Open sffc opened 4 years ago
To start off the discussion... I think the data version is important for communicating between the user and library about the exact snapshot of data being expected & provided. So I think that we should allow the data version to be requested. In fact, I think that data requests already have an implicit context -- which is some particular data version. (Ex: different versions have different data keys available, so how do you know which data key to request without first basing on a specific version?) So if that context is implicit, we should consider making it explicit and requiring it.

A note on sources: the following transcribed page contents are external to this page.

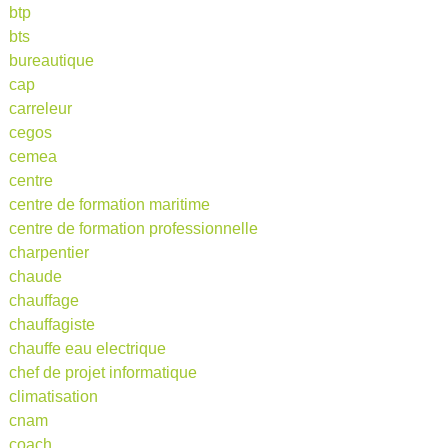
btp
bts
bureautique
cap
carreleur
cegos
cemea
centre
centre de formation maritime
centre de formation professionnelle
charpentier
chaude
chauffage
chauffagiste
chauffe eau electrique
chef de projet informatique
climatisation
cnam
coach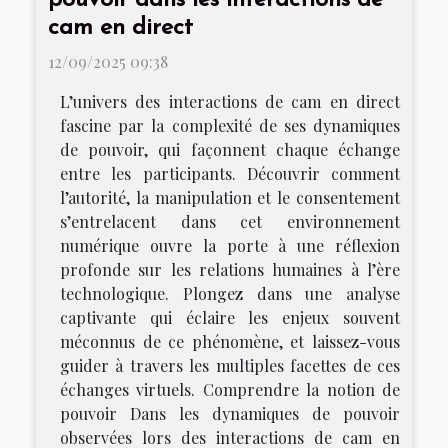
pouvoir dans les interactions de
cam en direct
12/09/2025 09:38
L’univers des interactions de cam en direct
fascine par la complexité de ses dynamiques
de pouvoir, qui façonnent chaque échange
entre les participants. Découvrir comment
l’autorité, la manipulation et le consentement
s’entrelacent dans cet environnement
numérique ouvre la porte à une réflexion
profonde sur les relations humaines à l’ère
technologique. Plongez dans une analyse
captivante qui éclaire les enjeux souvent
méconnus de ce phénomène, et laissez-vous
guider à travers les multiples facettes de ces
échanges virtuels. Comprendre la notion de
pouvoir Dans les dynamiques de pouvoir
observées lors des interactions de cam en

As far as semantic versioning, I no longer give deference to it as the preferred way to do versioning or see the topic so singularly after seeing this talk. I think some REST APIs will just have some integer version N starting from 1 counting up for each change, which is neither better or worse, it's just an alternative. And maybe all of the versioning schemes are all the same in some sense, so long as they convey the essential properties of the code/data: 1) was there a change?, and 2) which version is before / after this one? SemVer makes sense in theory, but in practice, it can be full of internal quirks (Java versions, macOS versions) and odd comparisons (Clojure code written 12 years ago (1.0) still runs on the latest version (1.10), but when I last wrote Scala all of the 2.x versions released annually generated binaries that were all binary incompatible with each other).
In order to assist the user in communicating which data versions are desired and supported, I think the data provider should be able to indicate which versions it supports. I think this is what the user would care most about, and the rest is details. If it turns out that versions N, N+1, and N+2 are all similar and change only in the ideal way (adding) and no removing/changing, then maybe it is easy for the data provider to optimize by storing the diffs -- either git style, or like how every RDBMS schema change always comes with an upgrade and downgrade script. But I think the user would care first about getting the answer to the question "Do you have data for key K in version X of the data?"
We can come up with systems that allow for more ambiguity (ex: user request of the provider, "give me the data for this key in the latest version of data that you have available"), but I think that's layering on more complexity by intertwining separate concerns. Whether we do or not, I thinkk we should at least have a foundation of the simpler request (ex: "key K, version X").
I think the data version is important for communicating between the user and library about the exact snapshot of data being expected & provided.
Okay. Can you elaborate on the use cases? In what context would you want "give me CLDR 37" rather than "give me the latest stable data version"?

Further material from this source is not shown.